GitHub Issue: MCP Endpoint Probe Lacks Critical CORS Misconfiguration Detection

A significant security gap has been identified in the `mcp probe` tool. The current verification process for MCP (Model Context Protocol) endpoints performs no analysis of Cross-Origin Resource Sharing (CORS) policies, leaving a critical vulnerability unaddressed. This omission is explicitly noted in the project's TODO documentation, which records that a permissive `Access-Control-Allow-Origin: *` header was observed on a Cloudflare MCP demo but was not flagged. The risk is acute because browser-based clients can connect to these servers, and a misconfigured CORS policy could allow any origin to interact with the endpoint, potentially with user credentials.

The issue highlights a disconnect between available infrastructure and its application. The shared CORS checking logic already exists within the `verify-shared.ts` module, including functions like `checkCorsOriginReflection` and the `CORS_PROBE_ORIGIN`. This infrastructure is actively used to secure other endpoints verified by `verify-agent.ts`, `verify-vector.ts`, and `verify-ai-api.ts`, but has not been integrated for MCP endpoint validation. This creates an inconsistent security posture where some services are protected from this class of web vulnerability while MCP servers are not.

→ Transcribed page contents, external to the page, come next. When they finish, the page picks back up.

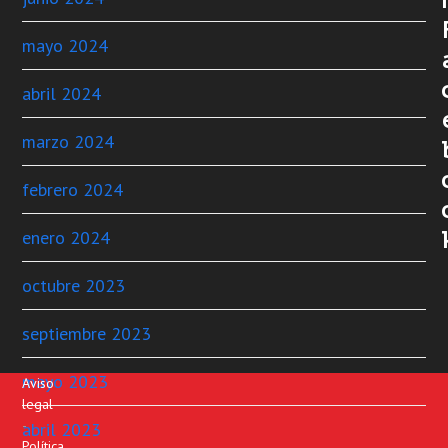
mayo 2024
abril 2024
marzo 2024
febrero 2024
enero 2024
octubre 2023
septiembre 2023
mayo 2023
Aviso
legal
-
abril 2023
Política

The proposed fix mandates adding an OPTIONS preflight probe to the `verifyMcpEndpoint()` function. The probe would send a test request with a malicious origin header (`Origin: https://evil.example.com`) and an `Access-Control-Request-Method: POST` to simulate an attack. The core detection logic must identify the dangerous combination of a wildcard allowed origin (`Access-Control-Allow-Origin: *`) paired with credentials being permitted (`Access-Control-Allow-Credentials: true`), a configuration that fundamentally undermines browser security models for these API endpoints.